INPUT FOR THIS TASK>
★ ★ ★ ★ ★
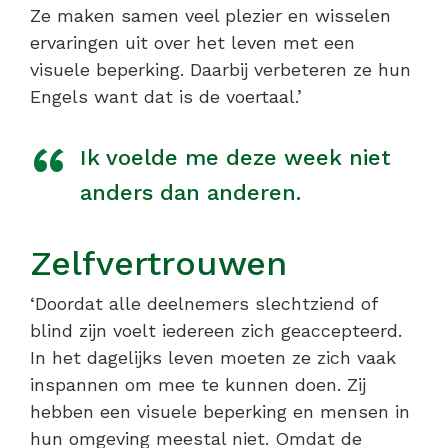
Ze maken samen veel plezier en wisselen
ervaringen uit over het leven met een
visuele beperking. Daarbij verbeteren ze hun
Engels want dat is de voertaal.’
Ik voelde me deze week niet
anders dan anderen.
Zelfvertrouwen
‘Doordat alle deelnemers slechtziend of
blind zijn voelt iedereen zich geaccepteerd.
In het dagelijks leven moeten ze zich vaak
inspannen om mee te kunnen doen. Zij
hebben een visuele beperking en mensen in
hun omgeving meestal niet. Omdat de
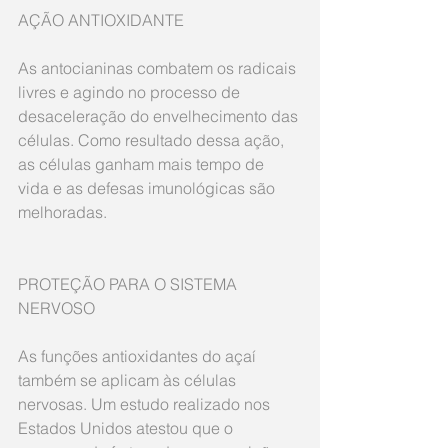
AÇÃO ANTIOXIDANTE
As antocianinas combatem os radicais 
livres e agindo no processo de 
desaceleração do envelhecimento das 
células. Como resultado dessa ação, 
as células ganham mais tempo de 
vida e as defesas imunológicas são 
melhoradas.
PROTEÇÃO PARA O SISTEMA 
NERVOSO
As funções antioxidantes do açaí 
também se aplicam às células 
nervosas. Um estudo realizado nos 
Estados Unidos atestou que o 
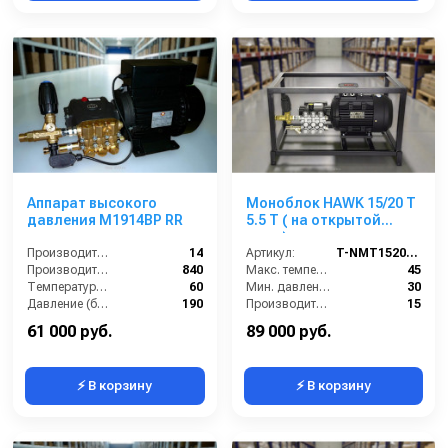
Аппарат высокого
Моноблок HAWK 15/20 T
давления M1914BP RR
5.5 T ( на открытой
раме)
Производительность (л/мин):
14
Артикул:
T-NMT1520RN
Производительность (л/ч):
840
Макс. температура воды (°C):
45
Температура (°C):
60
Мин. давление (бар):
30
Давление (бар):
190
Производительность (л/мин):
15
Производительность (л/ч):
900
61 000 руб.
89 000 руб.
⚡ В корзину
⚡ В корзину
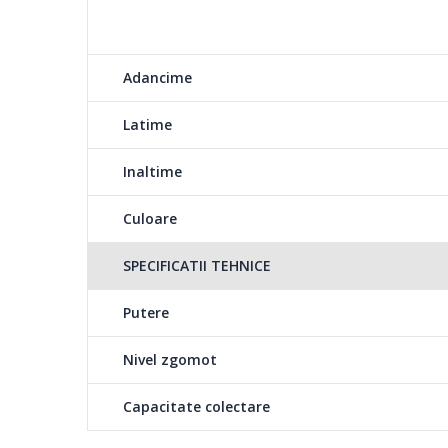
Controlezi si monitorizezi Jet Bot oricand si oriunde.
Adancime
Curatare puternica, f
Latime
N-ar fi super daca a
care permit o curatare
Inaltime
maximiza puterea de a
Culoare
permite incurcarea fi
este constanta pe tot
SPECIFICATII TEHNICE
Putere
Ajustare automata a pu
Nivel zgomot
JetBot identifica tip
aspirare pentru a efi
Capacitate colectare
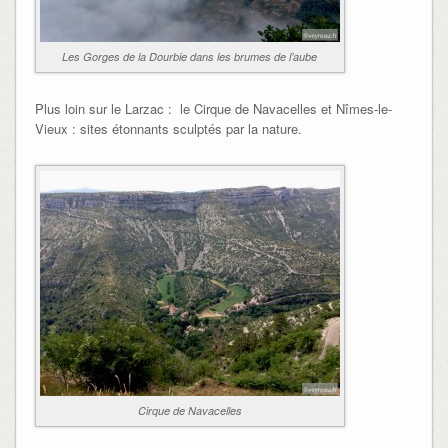
Les Gorges de la Dourbie dans les brumes de l’aube
Plus loin sur le Larzac : le Cirque de Navacelles et Nîmes-le-
Vieux : sites étonnants sculptés par la nature.
Cirque de Navacelles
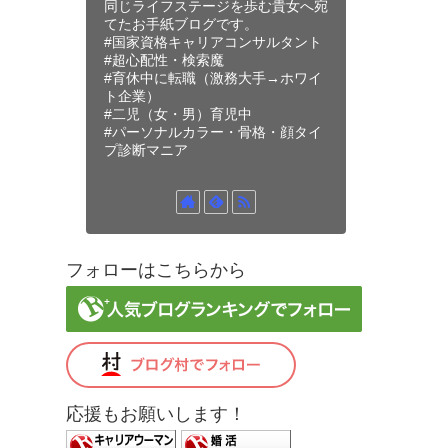
同じライフステージを歩む貴女へ宛
てたお手紙ブログです。
#国家資格キャリアコンサルタント
#超心配性・検索魔
#育休中に転職（激務大手→ホワイ
ト企業）
#二児（女・男）育児中
#パーソナルカラー・骨格・顔タイ
プ診断マニア
フォローはこちらから
応援もお願いします！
★ ★ ★ ★ ★
TASK STATEMENT> The answer must consist of every line from the records above that holds "visuele".

ANSWER TO THIS TASK>
visuele beperking. Daarbij verbeteren ze hun
hebben een visuele beperking en mensen in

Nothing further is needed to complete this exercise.